PROVIDED RECORDS section start

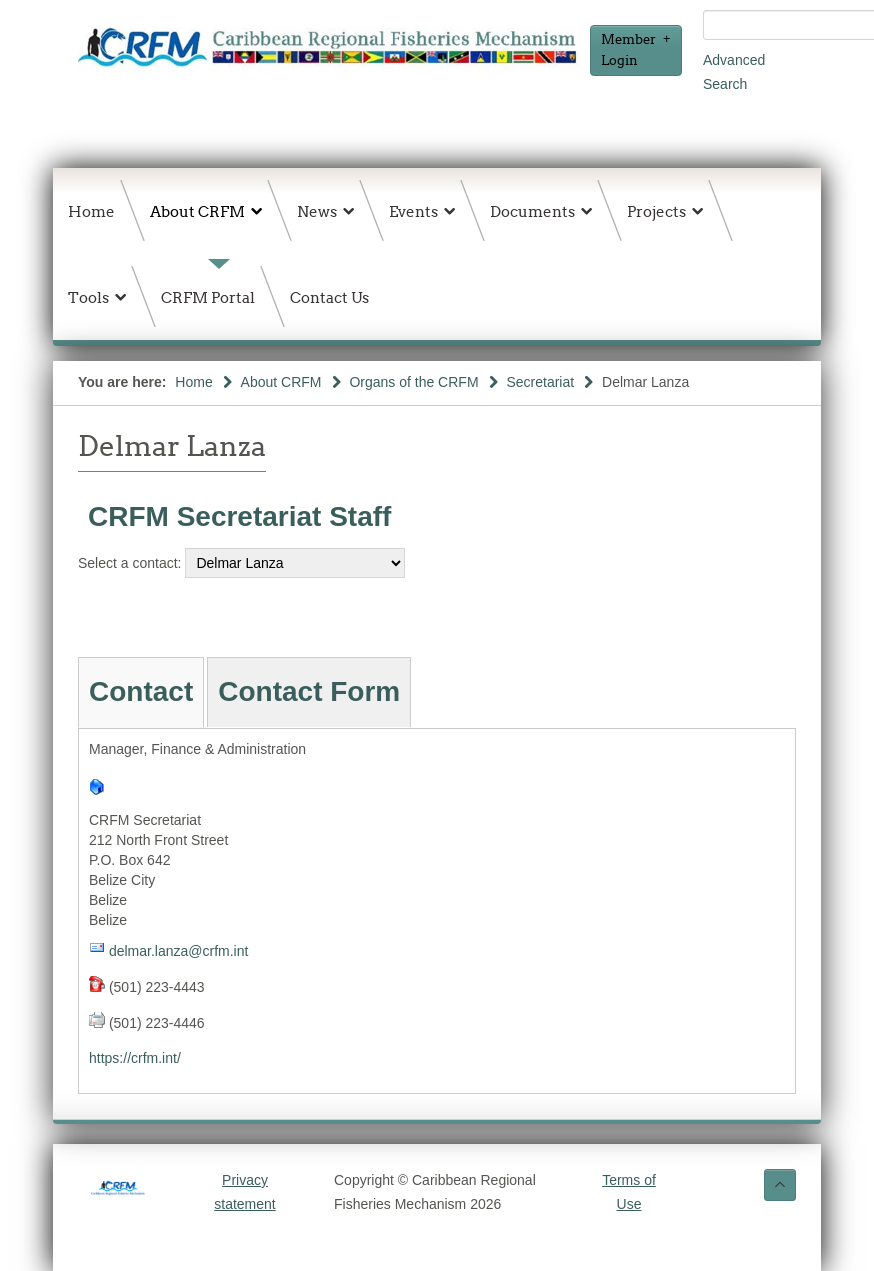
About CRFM (281, 382)
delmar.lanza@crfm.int (178, 951)
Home (193, 382)
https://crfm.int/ (135, 1058)
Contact (141, 691)
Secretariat (540, 382)
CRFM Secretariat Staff (239, 516)
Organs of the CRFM (413, 382)
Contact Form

PROVIDED RECORDS section end

Print each record as it appears above, dropping every picture from the copy.

### SOLUTION TO THIS TASK:
About CRFM (281, 382)
delmar.lanza@crfm.int (178, 951)
Home (193, 382)
https://crfm.int/ (135, 1058)
Contact (141, 691)
Secretariat (540, 382)
CRFM Secretariat Staff (239, 516)
Organs of the CRFM (413, 382)
Contact Form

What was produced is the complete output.